La Sociedad Argentina de Pediatría expresó su profunda preocupación por la creciente prevalencia del consumo de sustancias durante las etapas de gestación y lactancia.
El abordaje de las adicciones en el ámbito de la salud materno-infantil constituye uno de los desafíos más complejos para las políticas de prevención pública, dado que intersecta la vulnerabilidad biológica del feto con problemáticas sociosanitarias profundas. La falta de registros estadísticos unificados y sistemáticos impide dimensionar con exactitud una realidad que impacta de manera directa en los indicadores de morbimortalidad neonatal. Fortalecer las estrategias de captación temprana en el primer nivel de atención resulta indispensable para activar los resortes de acompañamiento clínico y comunitario antes del término del embarazo.

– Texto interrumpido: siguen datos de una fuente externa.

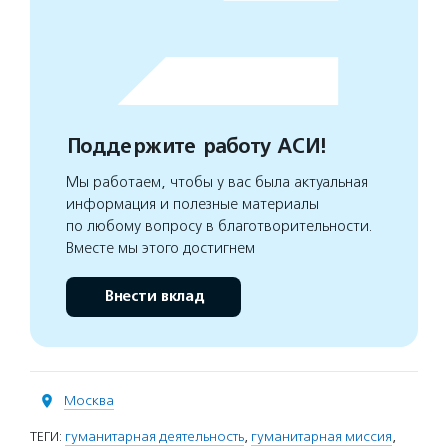
Поддержите работу АСИ!
Мы работаем, чтобы у вас была актуальная
информация и полезные материалы
по любому вопросу в благотворительности.
Вместе мы этого достигнем
Внести вклад
Москва
ТЕГИ:
гуманитарная деятельность
,
гуманитарная миссия
,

La Sociedad Argentina de Pediatría (SAP) emitió un duro documento técnico en el que advierte sobre el aumento sostenido de mujeres que ingresan a las salas de parto bajo los efectos del consumo de drogas variadas y alcohol. Los servicios de neonatología y las unidades de cuidados críticos del Área Metropolitana de Buenos Aires (AMBA) reportan una frecuencia inusual de estos cuadros en sus guardias médicas. Ante este escenario, la entidad científica remarcó la urgencia de optimizar los mecanismos de detección precoz durante los controles prenatales obligatorios, instando a los equipos de salud a construir entornos asistenciales libres de estigma para facilitar el diálogo con las personas gestantes.
Los especialistas insisten en que la intervención oportuna busca proteger el binomio madre-hijo sin caer en la criminalización o el juzgamiento punitivo.